Show that NP is closed under concatenation

Question

Show that NP is closed under concatenation.

This is a homework problem and I would appreciate some guidance. I began by saying the following:

Let $A$ and $B$ exist in NP. Let $V_1$ and $V_2$ be verifiers for $A$ and $B$, respectively.
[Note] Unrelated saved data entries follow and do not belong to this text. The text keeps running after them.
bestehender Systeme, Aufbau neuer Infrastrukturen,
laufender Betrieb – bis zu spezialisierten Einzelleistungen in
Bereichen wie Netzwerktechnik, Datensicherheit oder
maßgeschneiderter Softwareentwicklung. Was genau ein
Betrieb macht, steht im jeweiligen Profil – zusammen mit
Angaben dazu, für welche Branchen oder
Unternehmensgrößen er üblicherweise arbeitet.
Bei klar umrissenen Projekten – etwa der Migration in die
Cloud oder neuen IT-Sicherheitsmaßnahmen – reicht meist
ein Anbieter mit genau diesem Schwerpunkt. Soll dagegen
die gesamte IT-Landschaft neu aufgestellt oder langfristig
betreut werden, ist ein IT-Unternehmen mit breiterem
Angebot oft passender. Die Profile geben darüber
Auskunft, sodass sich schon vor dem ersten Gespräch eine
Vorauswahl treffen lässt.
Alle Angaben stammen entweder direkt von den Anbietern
Is it as simple as saying build two NTMs $M_1$ and $M_2$ that decide $A$ and $B$ and then concatenate them and build a new machine to decide?

Answer 1

The easiest way to prove that NP is closed under concatenation is the following:

Assume that $L_1 , L_2 \in NP$. Thus, there are two nondeterministic deciders $M_1$ and $M_2$ such that $M_1$ decides $L_1$ in nondeterministic time $O(n^l)$ and $M_2$ decides $L_2$ in nondeterministic time $O(n^k)$.
Let $M$ a TM s.t.

$M$ on input $w$:

1. Split $w$ into $w_1 \in L_1$ and $w_2 \in L_2$ s.t. $w = w_1 w_2$;
2. Run $M_1$ on $w_1$. If $M_1$ rejects then reject;
3. Else run $M_2$ on $w_2$, if $M_2$ rejects then reject;
4. Else accept.

This will use $O(n^{\max{l,k}})$ steps. So $M$ is a polytime nondeterministic decider for $L_1L_2$.

Answer 2

No, it's not that simple. You need to explain what you mean by concatenate $M_1$ and $M_2$. The machines $M_1,M_2$ don't output strings that can be concatenated.

You need to describe what the concatenated machine $M$ does. On input $x$, how does it use the machines $M_1,M_2$? If you run $M_1,M_2$ on the entire input $x$ it won't help you to decide the concatenated language, so you'll have to be more industrious.